* [What to do]:
The task calls for every line of the data to be repeated exactly.

* [Extracted records]:

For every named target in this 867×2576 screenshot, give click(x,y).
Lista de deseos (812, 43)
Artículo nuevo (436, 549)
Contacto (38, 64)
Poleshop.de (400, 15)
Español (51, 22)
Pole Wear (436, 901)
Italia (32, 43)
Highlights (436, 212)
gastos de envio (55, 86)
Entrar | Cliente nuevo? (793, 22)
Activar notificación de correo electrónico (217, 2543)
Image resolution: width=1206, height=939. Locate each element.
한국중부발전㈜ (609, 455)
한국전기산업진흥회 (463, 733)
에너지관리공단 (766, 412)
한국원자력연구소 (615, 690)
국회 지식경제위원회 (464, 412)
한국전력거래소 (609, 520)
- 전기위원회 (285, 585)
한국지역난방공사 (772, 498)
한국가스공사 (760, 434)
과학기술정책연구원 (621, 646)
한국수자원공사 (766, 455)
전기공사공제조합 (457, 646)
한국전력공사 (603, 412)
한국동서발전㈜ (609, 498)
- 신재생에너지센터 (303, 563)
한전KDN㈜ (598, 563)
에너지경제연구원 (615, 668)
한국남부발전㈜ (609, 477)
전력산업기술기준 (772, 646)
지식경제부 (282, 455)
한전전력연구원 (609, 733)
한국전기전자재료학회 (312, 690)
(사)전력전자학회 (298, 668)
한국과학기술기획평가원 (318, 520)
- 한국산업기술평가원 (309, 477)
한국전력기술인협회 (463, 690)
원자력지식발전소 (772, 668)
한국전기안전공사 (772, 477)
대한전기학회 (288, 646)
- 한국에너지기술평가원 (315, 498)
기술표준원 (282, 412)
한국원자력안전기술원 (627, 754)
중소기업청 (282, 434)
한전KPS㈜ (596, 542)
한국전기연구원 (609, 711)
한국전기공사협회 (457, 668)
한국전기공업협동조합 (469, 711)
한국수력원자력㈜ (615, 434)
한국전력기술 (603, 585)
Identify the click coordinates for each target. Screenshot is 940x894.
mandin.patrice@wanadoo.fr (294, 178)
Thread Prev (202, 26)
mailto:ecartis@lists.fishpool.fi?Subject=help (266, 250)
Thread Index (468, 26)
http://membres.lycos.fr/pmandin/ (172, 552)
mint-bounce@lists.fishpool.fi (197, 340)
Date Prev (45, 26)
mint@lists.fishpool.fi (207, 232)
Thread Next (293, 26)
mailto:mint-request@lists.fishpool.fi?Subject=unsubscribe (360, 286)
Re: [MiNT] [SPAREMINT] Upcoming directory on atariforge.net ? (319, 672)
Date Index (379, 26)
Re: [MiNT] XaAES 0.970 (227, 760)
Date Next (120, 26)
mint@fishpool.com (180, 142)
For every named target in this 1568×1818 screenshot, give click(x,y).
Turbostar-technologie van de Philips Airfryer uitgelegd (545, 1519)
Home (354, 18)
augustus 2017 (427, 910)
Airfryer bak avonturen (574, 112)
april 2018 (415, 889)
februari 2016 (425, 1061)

* [Problem solution]:
For every named target in this 867×2576 screenshot, give click(x,y).
Lista de deseos (812, 43)
Artículo nuevo (436, 549)
Contacto (38, 64)
Poleshop.de (400, 15)
Español (51, 22)
Pole Wear (436, 901)
Italia (32, 43)
Highlights (436, 212)
gastos de envio (55, 86)
Entrar | Cliente nuevo? (793, 22)
Activar notificación de correo electrónico (217, 2543)
Image resolution: width=1206, height=939. Locate each element.
한국중부발전㈜ (609, 455)
한국전기산업진흥회 (463, 733)
에너지관리공단 (766, 412)
한국원자력연구소 (615, 690)
국회 지식경제위원회 (464, 412)
한국전력거래소 (609, 520)
- 전기위원회 (285, 585)
한국지역난방공사 (772, 498)
한국가스공사 (760, 434)
과학기술정책연구원 (621, 646)
한국수자원공사 (766, 455)
전기공사공제조합 (457, 646)
한국전력공사 (603, 412)
한국동서발전㈜ (609, 498)
- 신재생에너지센터 (303, 563)
한전KDN㈜ (598, 563)
에너지경제연구원 (615, 668)
한국남부발전㈜ (609, 477)
전력산업기술기준 (772, 646)
지식경제부 (282, 455)
한전전력연구원 (609, 733)
한국전기전자재료학회 (312, 690)
(사)전력전자학회 (298, 668)
한국과학기술기획평가원 (318, 520)
- 한국산업기술평가원 (309, 477)
한국전력기술인협회 (463, 690)
원자력지식발전소 (772, 668)
한국전기안전공사 (772, 477)
대한전기학회 (288, 646)
- 한국에너지기술평가원 (315, 498)
기술표준원 (282, 412)
한국원자력안전기술원 (627, 754)
중소기업청 (282, 434)
한전KPS㈜ (596, 542)
한국전기연구원 (609, 711)
한국전기공사협회 (457, 668)
한국전기공업협동조합 (469, 711)
한국수력원자력㈜ (615, 434)
한국전력기술 (603, 585)
Identify the click coordinates for each target. Screenshot is 940x894.
mandin.patrice@wanadoo.fr (294, 178)
Thread Prev (202, 26)
mailto:ecartis@lists.fishpool.fi?Subject=help (266, 250)
Thread Index (468, 26)
http://membres.lycos.fr/pmandin/ (172, 552)
mint-bounce@lists.fishpool.fi (197, 340)
Date Prev (45, 26)
mint@lists.fishpool.fi (207, 232)
Thread Next (293, 26)
mailto:mint-request@lists.fishpool.fi?Subject=unsubscribe (360, 286)
Re: [MiNT] [SPAREMINT] Upcoming directory on atariforge.net ? (319, 672)
Date Index (379, 26)
Re: [MiNT] XaAES 0.970 (227, 760)
Date Next (120, 26)
mint@fishpool.com (180, 142)
For every named target in this 1568×1818 screenshot, give click(x,y).
Turbostar-technologie van de Philips Airfryer uitgelegd (545, 1519)
Home (354, 18)
augustus 2017 (427, 910)
Airfryer bak avonturen (574, 112)
april 2018 (415, 889)
februari 2016 (425, 1061)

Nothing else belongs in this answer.